When New Jersey resident Amanda Tanay noticed some light bleeding after intercourse in the summer of 2013, she didn’t think much of it. At 33 years old, she felt healthy overall, so she decided to keep her eye on it and go about her life—raising her 4-year-old daughter and working full time as a social media manager and copy editor.
When Amanda told her gynecologist about the bleeding at her yearly checkup, the doctor’s response was that it was probably due to hormonal changes. She took some swabs to test for infections, but everything came back negative. Amanda thought she had a clean bill of health.
But by the summer of 2014, the bleeding had gotten worse. So Amanda went back to her gynecologist.
“The moment she examined me I could tell by the look on her face that something was wrong.”
After undergoing a colposcopy—a procedure where the cervix is examined more closely—and waiting for a few days to get the results, Amanda received a diagnosis of cervical cancer.
“What goes into your head is, ‘Oh my god I’m going to die.’ You go to the worst case scenario.”

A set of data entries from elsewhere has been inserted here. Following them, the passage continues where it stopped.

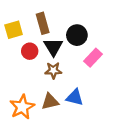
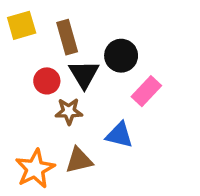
yellow square: (14, 30) -> (22, 25), moved
brown star: (53, 70) -> (69, 111), moved
blue triangle: (75, 97) -> (119, 135), moved

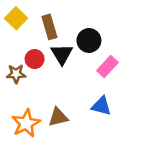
yellow square: (22, 25) -> (16, 18), turned -30
brown star: (69, 111) -> (16, 74), moved
blue triangle: (119, 135) -> (101, 106), moved

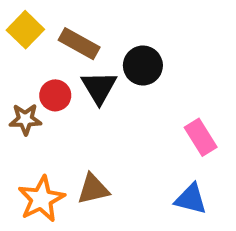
brown rectangle: (49, 27) -> (79, 44), turned -45
pink rectangle: (107, 66) -> (201, 137), moved, turned -75
blue triangle: (101, 106) -> (191, 199), moved

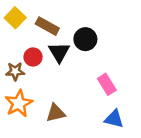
pink rectangle: (201, 137) -> (107, 84), moved
orange star: (41, 199) -> (19, 103), moved

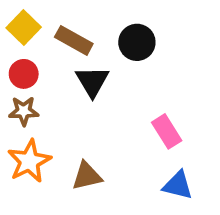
black circle: (85, 39) -> (137, 42), moved
red circle: (33, 57) -> (24, 74), moved

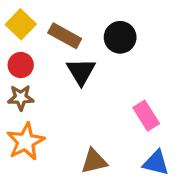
brown triangle: (87, 176) -> (94, 161), moved

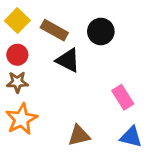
black triangle: (81, 72) -> (68, 60), turned -32

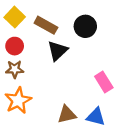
black triangle: (68, 60) -> (57, 51), turned 50
blue triangle: (131, 137) -> (96, 117), moved

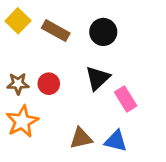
red circle: (15, 46) -> (49, 84), moved
black triangle: (57, 51) -> (98, 78), moved

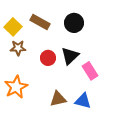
yellow square: (18, 21) -> (13, 27), moved
brown star: (18, 84) -> (18, 48), moved
red circle: (49, 84) -> (48, 58), moved

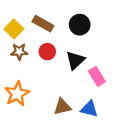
red circle: (48, 58) -> (47, 52), moved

In 2018, the American Cancer Society predicts that 13,240 new cases of cervical cancer will be diagnosed, and 4,170 women will die from the disease. If cervical cancer is diagnosed early, the 5-year survival rates are good (93% for stage 0 or stage IA). But Amanda worried her diagnosis may have come too late.

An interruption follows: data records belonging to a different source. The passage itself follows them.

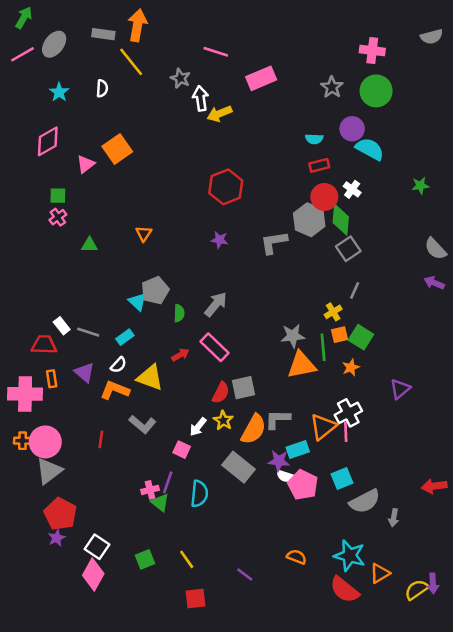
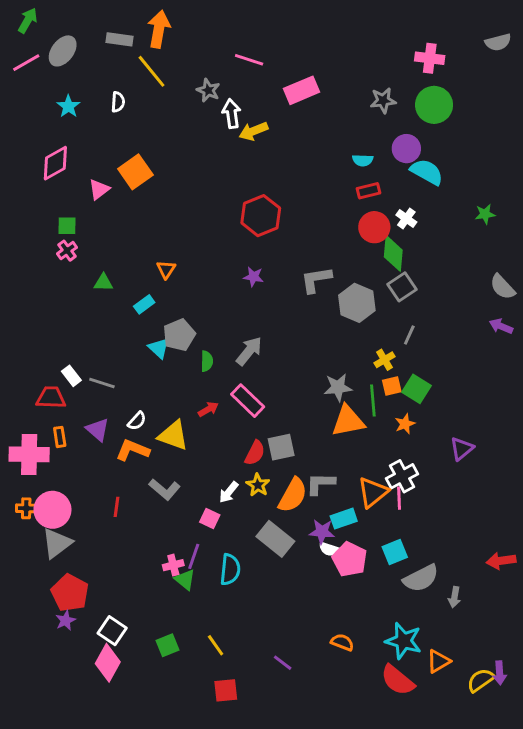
gray star: (332, 87) -> (383, 100), turned 30
gray hexagon: (309, 220) -> (357, 303), moved
cyan rectangle: (125, 337) -> (144, 304), moved

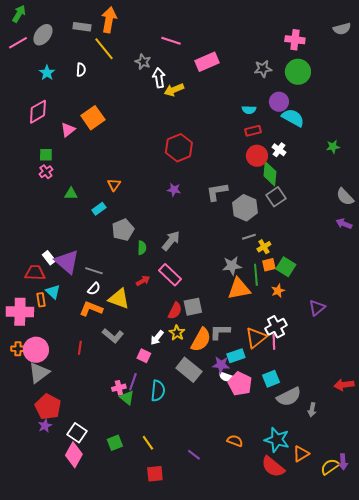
gray line: (409, 335) -> (249, 237), moved, turned 48
cyan triangle: (159, 348) -> (53, 292), moved
gray line: (102, 383) -> (94, 271), moved
purple triangle: (98, 430) -> (67, 262), moved, size x1.5

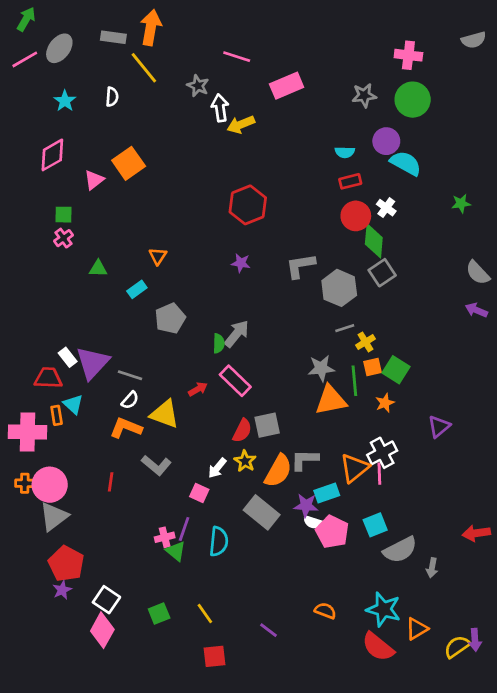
green semicircle: (142, 248) -> (219, 343), moved
purple triangle: (67, 262) -> (93, 363), turned 32

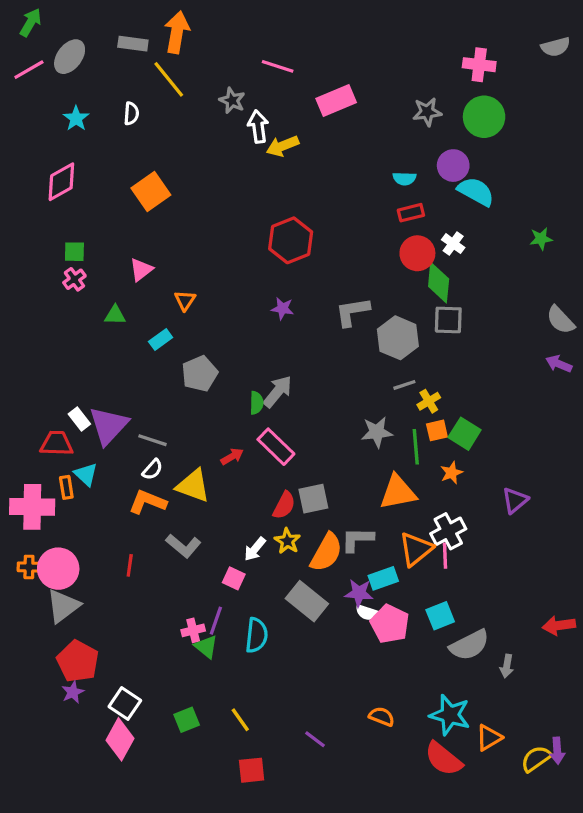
pink triangle: (94, 180) -> (141, 270), moved
gray square: (382, 273) -> (448, 320), turned 36
orange triangle: (331, 400) -> (398, 492), moved

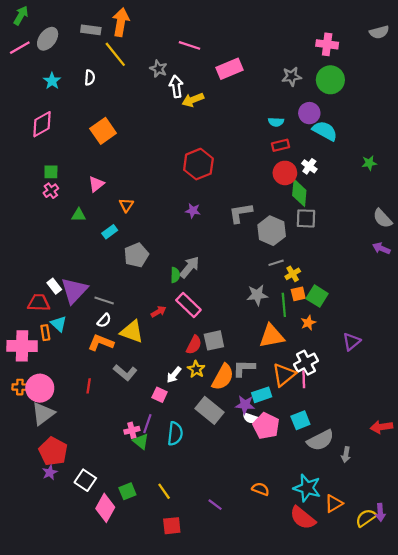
pink diamond: (120, 739) -> (105, 508), moved

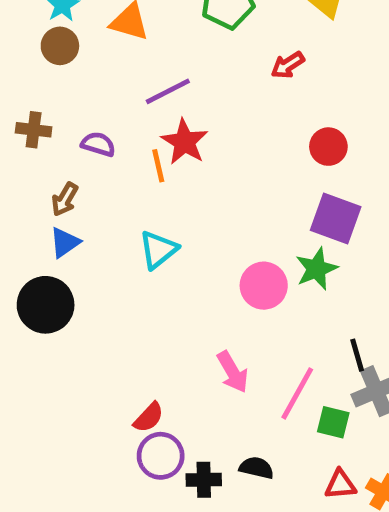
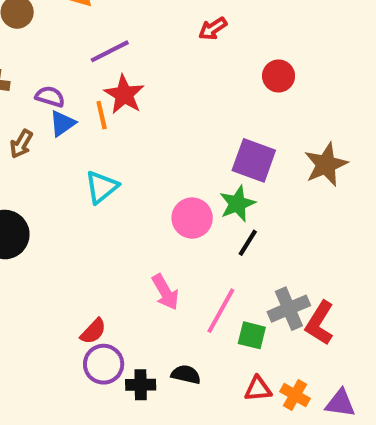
red circle: (328, 147) -> (279, 76), moved
blue triangle: (65, 242) -> (62, 123), moved
black line: (357, 355) -> (248, 243), moved, turned 48

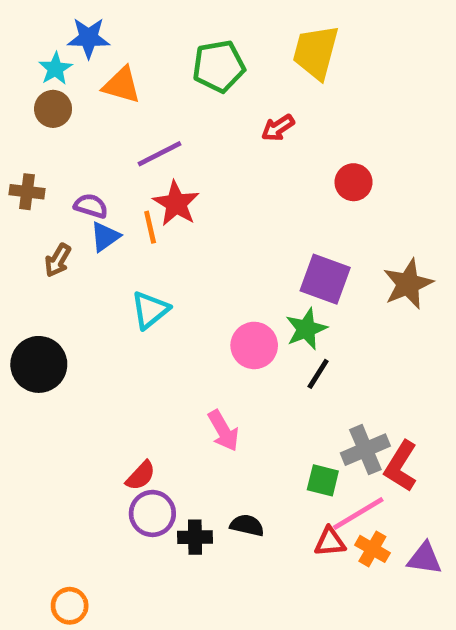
pink line: (221, 311) -> (358, 513), moved, turned 30

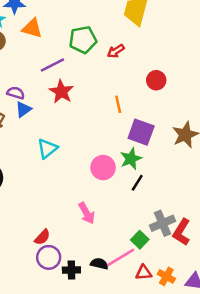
green pentagon: (219, 66) -> (83, 40), moved
orange line: (150, 227) -> (118, 104), moved
green square: (323, 480) -> (140, 240), turned 30
pink line: (358, 513) -> (121, 257), moved

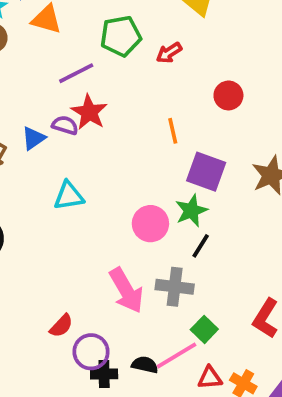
purple semicircle: (16, 93) -> (65, 125), moved
cyan triangle: (47, 149) -> (69, 196), turned 30
pink arrow: (87, 213) -> (126, 290), size x1.4
gray cross: (163, 223) -> (175, 287), moved, turned 30
purple circle: (49, 257) -> (91, 352), moved

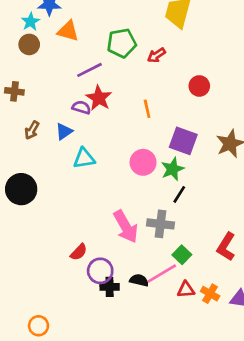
orange line: (173, 131) -> (147, 109), moved
blue triangle: (33, 138) -> (64, 132), moved
pink circle: (150, 224) -> (143, 162), moved

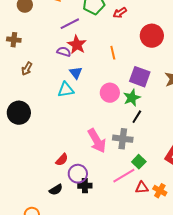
red circle: (199, 86) -> (152, 36), size x1.5
blue triangle: (64, 132) -> (76, 73), moved, turned -32
black semicircle: (139, 280) -> (56, 190), moved, turned 136

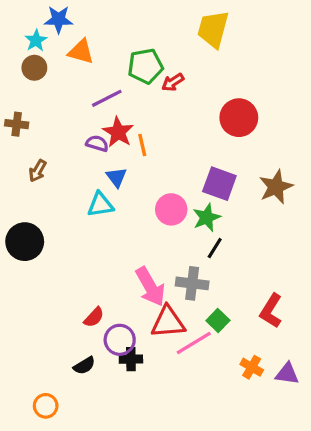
red arrow: (120, 13) -> (173, 82), moved
orange line: (113, 53) -> (142, 145), moved
red triangle: (142, 188) -> (168, 322), moved, size x1.6

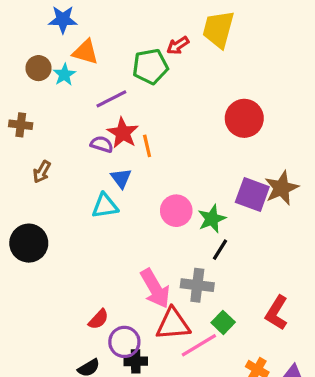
cyan star: (36, 40) -> (64, 75), moved
red arrow: (173, 82) -> (178, 45), moved
purple square: (219, 184) -> (252, 194), moved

In August of 2014, Amanda underwent a hysterectomy to remove her uterus, cervix and fallopian tubes, as well as some pelvic lymph nodes. Two of the lymph nodes had microscopic traces of cancer in them, so Amanda also had to undergo chemo and radiation to remove all traces of cancer from her body.

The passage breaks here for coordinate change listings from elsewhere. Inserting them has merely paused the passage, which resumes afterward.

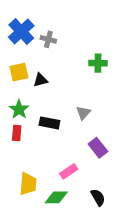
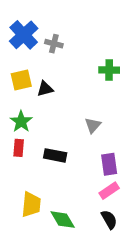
black rectangle: (49, 123) -> (55, 155), moved
purple rectangle: (98, 148) -> (109, 164), turned 30
pink rectangle: (69, 171) -> (109, 191), moved
green diamond: (56, 197) -> (63, 220), turned 60

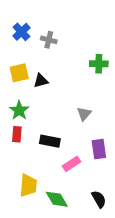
blue cross: (24, 35) -> (21, 32), size x0.7
pink rectangle: (109, 191) -> (72, 164), moved

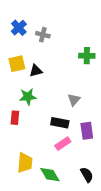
green star: (19, 110) -> (28, 97), moved, turned 30
black rectangle: (50, 141) -> (60, 123), moved

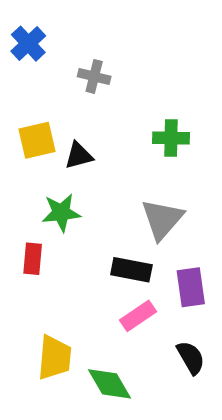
blue cross: (19, 28) -> (28, 44), moved
green cross: (87, 56) -> (171, 138), moved
gray triangle: (74, 100) -> (162, 219), size x1.5
black semicircle: (87, 175) -> (191, 358), moved

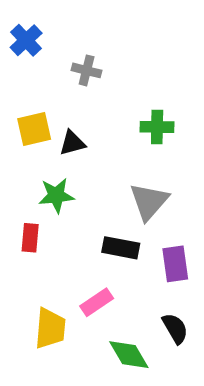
pink rectangle: (138, 316) -> (97, 302), moved
green diamond: (109, 384) -> (129, 355), moved

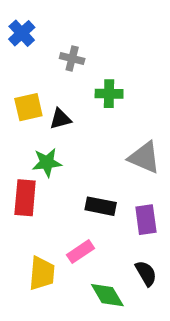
green cross: (157, 127) -> (109, 94), moved
gray triangle: (149, 201) -> (144, 157), moved, turned -48
red rectangle: (30, 238) -> (25, 198), size x1.5

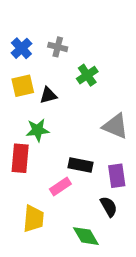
blue cross: (22, 33) -> (21, 48), moved
green cross: (109, 94) -> (87, 75), turned -35
pink rectangle: (80, 252) -> (60, 186), moved
black semicircle: (146, 273) -> (109, 207), moved

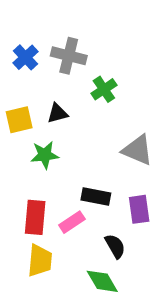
gray cross: (58, 47) -> (69, 56), size x1.5
yellow square: (23, 86) -> (19, 120), moved
red rectangle: (20, 158) -> (35, 217), moved
black semicircle: (109, 207) -> (115, 246), moved

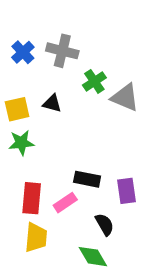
black triangle: (57, 113) -> (52, 103), turned 30
gray triangle: (137, 150) -> (125, 97), moved
green star: (45, 155) -> (21, 143), moved

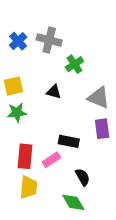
gray triangle: (125, 97) -> (99, 98), moved
black triangle: (52, 103) -> (54, 92), moved
purple rectangle: (126, 191) -> (102, 129), moved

The chemo and radiation treatments were physically and emotionally draining, but Amanda’s parents, husband and daughter kept her going throughout the journey. By the end of her treatment, Amanda had lost 20 pounds, but she was finally cancer-free.
Amanda’s cervical cancer treatment was a success, but three years later, she still thinks her diagnosis should have come earlier. She was shocked when she learned that her gynecologist did not do a Pap test in 2013, when she first told her about the bleeding.
“She swabbed for infections but did not do a Pap test because I’d had a clear test results in 2012, which was standard with the current guidelines. I was shocked about this because I’d had a history of abnormal Pap test results and tested positive for a high-risk strain of HPV (human papilloma virus) in 2007.”
HPV is present in about 99 percent of cervical cancer cases, so HPV screening is critical for all women, even if you have been vaccinated against HPV. The Pap test is a tool that can detect precancerous lesions in the cervix caused by HPV before they become cancer.
The American Cancer Society recommends women get a Pap test every three years beginning at age 21 and an HPV test every 5 years beginning at age 30. Since regular Pap testing has become standard practice in gynecology, death rates from cervical cancer have declined by about 50 percent.
As a cervical cancer survivor, Amanda has become an advocate for women, reminding them to always make sure they are getting the correct screenings and tests if they think something is wrong, and stressing the importance of scheduling yearly well exams. She also wants women who have been diagnosed with cervical cancer to keep moving forward, even when it’s hard.
“The biggest thing is just have faith in yourself, and make sure that you have faith in your oncology team. And if you’re not getting the treatment you think you should be getting from them, find someone else. Always find someone who is going to listen to you.”